Como si hubiesen cambiado de nombre, de nacionalidad, de color de ojos. Inmigrantes que no solo han de aprender a desenvolverse entre desconocidos, a defenderse en un idioma extraño y a adaptarse a hábitos ajenos, sino que, sobre todo, han tenido que acostumbrarse a vivir con ellos mismos. Con ese individuo en el que se han convertido. A reconciliarse con sus nuevas personalidades, a reconocerse en los uniformes que visten, en los espejos donde se contemplan desempeñando labores inverosímiles, la mayor parte de ellas menos vocacionales o agradecidas que las practicadas en sus países, en sus primeras vidas.
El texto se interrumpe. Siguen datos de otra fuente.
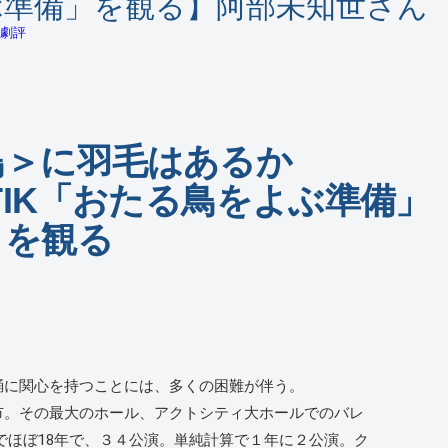
よぶ準備」を観る】阿部未知世さん
劇評
鳥＞に羽毛はあるか
IK「おたる鳥をよぶ準備」
を観る
に関心を持つことには、多くの困難が伴う。
。その最大のホール、アクトシティ大ホールでのバレ
）までほぼ18年で、３４公演。単純計算で１年に２公演。ク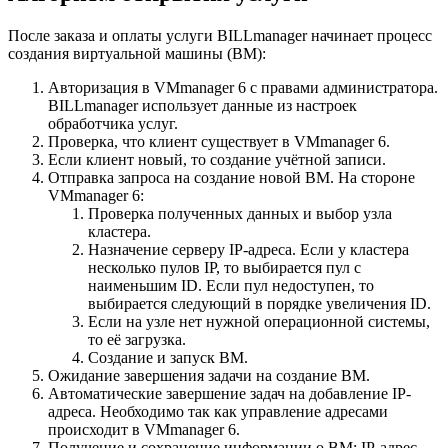
После заказа и оплаты услуги BILLmanager начинает процесс
создания виртуальной машины (ВМ):
Авторизация в VMmanager 6 с правами администратора.
BILLmanager использует данные из настроек
обработчика услуг.
Проверка, что клиент существует в VMmanager 6.
Если клиент новый, то создание учётной записи.
Отправка запроса на создание новой ВМ. На стороне
VMmanager 6:
Проверка полученных данных и выбор узла
кластера.
Назначение серверу IP-адреса. Если у кластера
несколько пулов IP, то выбирается пул с
наименьшим ID. Если пул недоступен, то
выбирается следующий в порядке увеличения ID.
Если на узле нет нужной операционной системы,
то её загрузка.
Создание и запуск ВМ.
Ожидание завершения задачи на создание ВМ.
Автоматические завершение задач на добавление IP-
адреса. Необходимо так как управление адресами
происходит в VMmanager 6.
Получение и сохранение информации о ВМ: IP-адрес,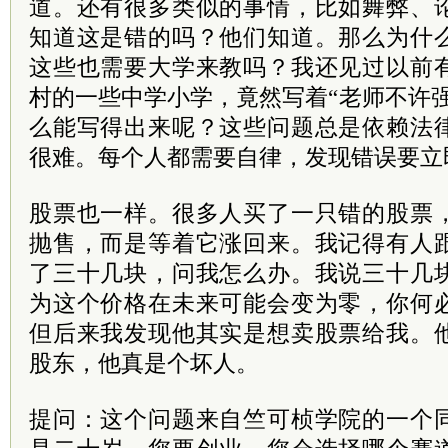
道。还有很多类似的事情，比如舞弊、
知道这是错的吗？他们知道。那么为什
这些也需要大学来教吗？我还见过以前
村的一些中学小学，竟然写着“老师不许
么能写得出来呢？这些问题总是依赖法
很难。每个人都需要自律，发现错误要立
股票也一样。很多人买了一只错的股票
抛售，而是等着它涨回来。我记得有人
了三十几块，问我怎么办。我说三十几
为这个价格在未来可能会变为零，你何
但后来我发现他其实是想卖股票给我。
股东，他真是个坏人。
提问：这个问题来自竺可桢学院的一个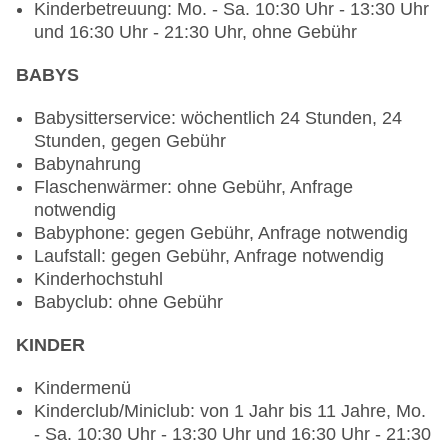
Kinderbetreuung: Mo. - Sa. 10:30 Uhr - 13:30 Uhr
Vollwertkost: gegen Gebühr, à la carte, gesetztes
und 16:30 Uhr - 21:30 Uhr, ohne Gebühr
Menü, Dinearound, gegen Gebühr, klimatisierbar,
Kinderhochstuhl, angemessene Kleidung
BABYS
erwünscht
Restaurant „Anithos“: Küche: griechisch, regional,
Babysitterservice: wöchentlich 24 Stunden, 24
Fisch/Meeresfrüchte, Grillgerichte, Ayurvedakost:
Stunden, gegen Gebühr
gegen Gebühr, Babynahrung: gegen Gebühr,
Babynahrung
Biolebensmittel: gegen Gebühr, Diätküche: gegen
Flaschenwärmer: ohne Gebühr, Anfrage
Gebühr, glutenfreie Gerichte: gegen Gebühr,
notwendig
Kindermenü: gegen Gebühr, lactosefreie
Babyphone: gegen Gebühr, Anfrage notwendig
Gerichte: gegen Gebühr, leichte Gerichte: gegen
Laufstall: gegen Gebühr, Anfrage notwendig
Gebühr, saisonale Gerichte: gegen Gebühr,
Kinderhochstuhl
Trennkost: gegen Gebühr, vegetarische Gerichte:
Babyclub: ohne Gebühr
gegen Gebühr, vegane Gerichte: gegen Gebühr,
Vollwertkost: gegen Gebühr, à la carte, gegen
KINDER
Gebühr, am Strand, Kinderhochstuhl,
angemessene Kleidung erwünscht
Kindermenü
Gourmetrestaurant „Squirrel“: Küche: französisch,
Kinderclub/Miniclub: von 1 Jahr bis 11 Jahre, Mo.
glutenfreie Gerichte, lactosefreie Gerichte,
- Sa. 10:30 Uhr - 13:30 Uhr und 16:30 Uhr - 21:30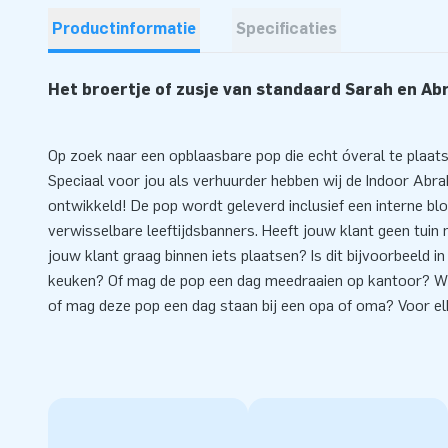
Productinformatie
Specificaties
Het broertje of zusje van standaard Sarah en A
Op zoek naar een opblaasbare pop die echt óveral te plaats
Speciaal voor jou als verhuurder hebben wij de Indoor Abr
ontwikkeld! De pop wordt geleverd inclusief een interne bl
verwisselbare leeftijdsbanners. Heeft jouw klant geen tuin
jouw klant graag binnen iets plaatsen? Is dit bijvoorbeeld
keuken? Of mag de pop een dag meedraaien op kantoor? Wil
of mag deze pop een dag staan bij een opa of oma? Voor el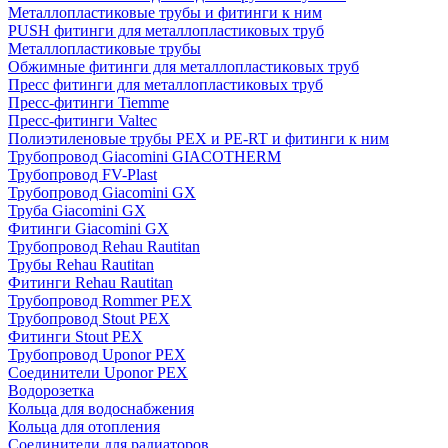
Металлопластиковые трубы и фитинги к ним
PUSH фитинги для металлопластиковых труб
Металлопластиковые трубы
Обжимные фитинги для металлопластиковых труб
Пресс фитинги для металлопластиковых труб
Пресс-фитинги Tiemme
Пресс-фитинги Valtec
Полиэтиленовые трубы PEX и PE-RT и фитинги к ним
Трубопровод Giacomini GIACOTHERM
Трубопровод FV-Plast
Трубопровод Giacomini GX
Труба Giacomini GX
Фитинги Giacomini GX
Трубопровод Rehau Rautitan
Трубы Rehau Rautitan
Фитинги Rehau Rautitan
Трубопровод Rommer PEX
Трубопровод Stout PEX
Фитинги Stout PEX
Трубопровод Uponor PEX
Соединители Uponor PEX
Водорозетка
Кольца для водоснабжения
Кольца для отопления
Соединители для радиаторов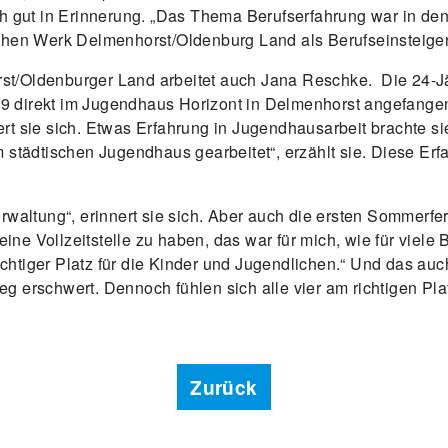
och gut in Erinnerung. „Das Thema Berufserfahrung war in 
ischen Werk Delmenhorst/Oldenburg Land als Berufseinsteig
st/Oldenburger Land arbeitet auch Jana Reschke. Die 24-Jä
direkt im Jugendhaus Horizont in Delmenhorst angefangen. „
rt sie sich. Etwas Erfahrung in Jugendhausarbeit brachte s
 städtischen Jugendhaus gearbeitet“, erzählt sie. Diese Erf
erwaltung“, erinnert sie sich. Aber auch die ersten Sommerf
 eine Vollzeitstelle zu haben, das war für mich, wie für viel
chtiger Platz für die Kinder und Jugendlichen.“ Und das a
stieg erschwert. Dennoch fühlen sich alle vier am richtigen 
Zurück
La crisis también ha forzado a muchos madrileños a rediseñarse. El paro ha puesto a miles de hombres y mujeres otra vez sobre la línea de salida. Por fuerza o por deseo, algunos han decidido desterrar sus antiguas profesiones y dedicarse a una nueva labor. Apostar por sueños reiteradamente aplazados o, en el peor de los casos, probar empleos más básicos apremiados por las deudas. Así que, de la misma manera que hoy nos cruzamos con decenas de extranjeros sin comprender que detrás de sus monos, sus delantales o sus trajes se esconde una identidad prisionera, también dentro de muchos madrileños hay una presencia aparcada.

Esta ciudad acogedora y abierta es una enorme comuna de desconocidos. Una capital poblada de extranjeros y madrileños transitando las calles, trabajando o durmiendo siameses a una misteriosa sombra existencial. No sabemos quiénes son. Quiénes han sido, porque el presente es siempre la suma de lo que fuimos y somos. Cambiar de oficio, de casa, de país, de ilusiones, de rutina, de amigos, de peinado, nos amplifica. Aunque cueste renacer, siempre es más rico quien ha vivido más veces.